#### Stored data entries
↓

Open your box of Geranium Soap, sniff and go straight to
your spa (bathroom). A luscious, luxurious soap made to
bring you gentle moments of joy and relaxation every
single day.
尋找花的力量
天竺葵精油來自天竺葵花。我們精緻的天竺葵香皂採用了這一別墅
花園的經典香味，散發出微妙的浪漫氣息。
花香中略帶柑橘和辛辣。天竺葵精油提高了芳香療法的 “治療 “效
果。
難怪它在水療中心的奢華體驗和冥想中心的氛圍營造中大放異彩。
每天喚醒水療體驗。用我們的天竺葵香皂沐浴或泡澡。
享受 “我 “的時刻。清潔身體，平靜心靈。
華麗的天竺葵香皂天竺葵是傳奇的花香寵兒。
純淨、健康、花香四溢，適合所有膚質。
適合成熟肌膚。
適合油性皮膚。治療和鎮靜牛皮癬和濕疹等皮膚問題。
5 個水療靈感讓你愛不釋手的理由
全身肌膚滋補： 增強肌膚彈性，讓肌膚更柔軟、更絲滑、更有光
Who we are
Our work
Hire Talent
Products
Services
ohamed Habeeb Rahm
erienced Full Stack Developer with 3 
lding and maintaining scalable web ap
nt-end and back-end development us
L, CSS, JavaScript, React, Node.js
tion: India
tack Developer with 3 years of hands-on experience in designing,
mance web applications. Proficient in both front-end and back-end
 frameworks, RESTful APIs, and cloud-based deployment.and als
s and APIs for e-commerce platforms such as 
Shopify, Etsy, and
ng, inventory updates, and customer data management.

↑
↓

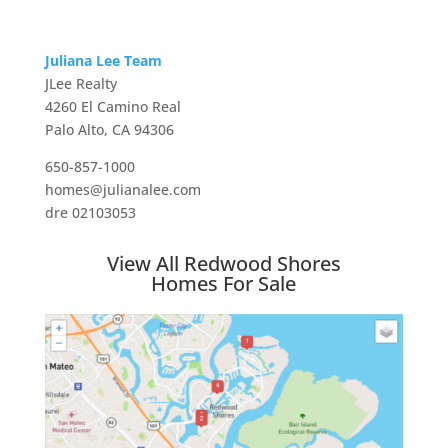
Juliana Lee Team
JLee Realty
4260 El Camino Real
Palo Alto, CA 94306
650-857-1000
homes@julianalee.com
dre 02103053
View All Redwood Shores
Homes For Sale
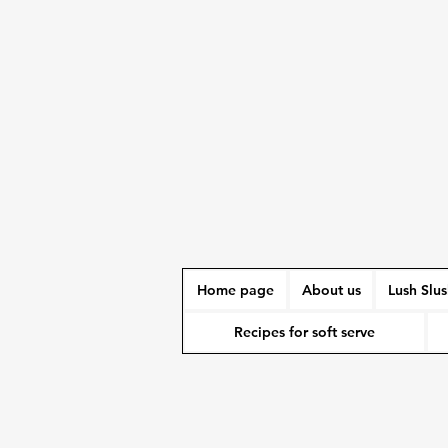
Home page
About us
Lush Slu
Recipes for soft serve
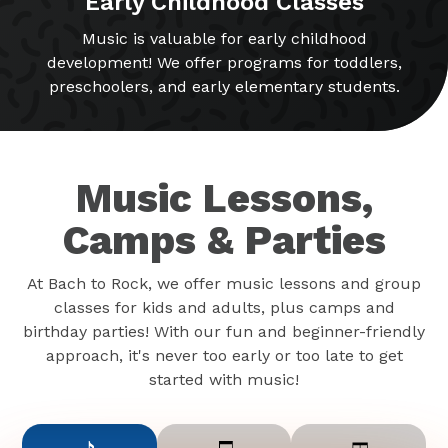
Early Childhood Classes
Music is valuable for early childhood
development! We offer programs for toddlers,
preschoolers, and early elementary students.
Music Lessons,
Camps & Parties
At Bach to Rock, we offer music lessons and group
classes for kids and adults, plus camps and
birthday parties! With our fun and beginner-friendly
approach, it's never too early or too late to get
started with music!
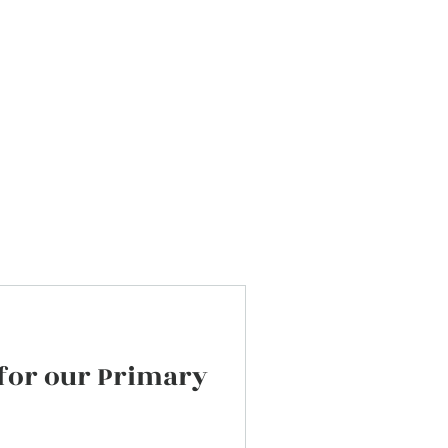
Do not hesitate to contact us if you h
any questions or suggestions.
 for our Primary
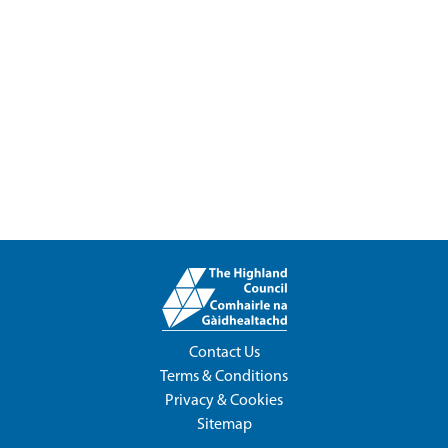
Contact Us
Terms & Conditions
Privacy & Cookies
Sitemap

↑

#### INSTRUCTIONS FOR THE TASK
Reproduce only the lines above spanning from the line containing "tack Developer with 3 years" through the line containing "ng, inventory updates, and", word for word.

#### SOLUTION TO THIS TASK
tack Developer with 3 years of hands-on experience in designing,
mance web applications. Proficient in both front-end and back-end
 frameworks, RESTful APIs, and cloud-based deployment.and als
s and APIs for e-commerce platforms such as 
Shopify, Etsy, and
ng, inventory updates, and customer data management.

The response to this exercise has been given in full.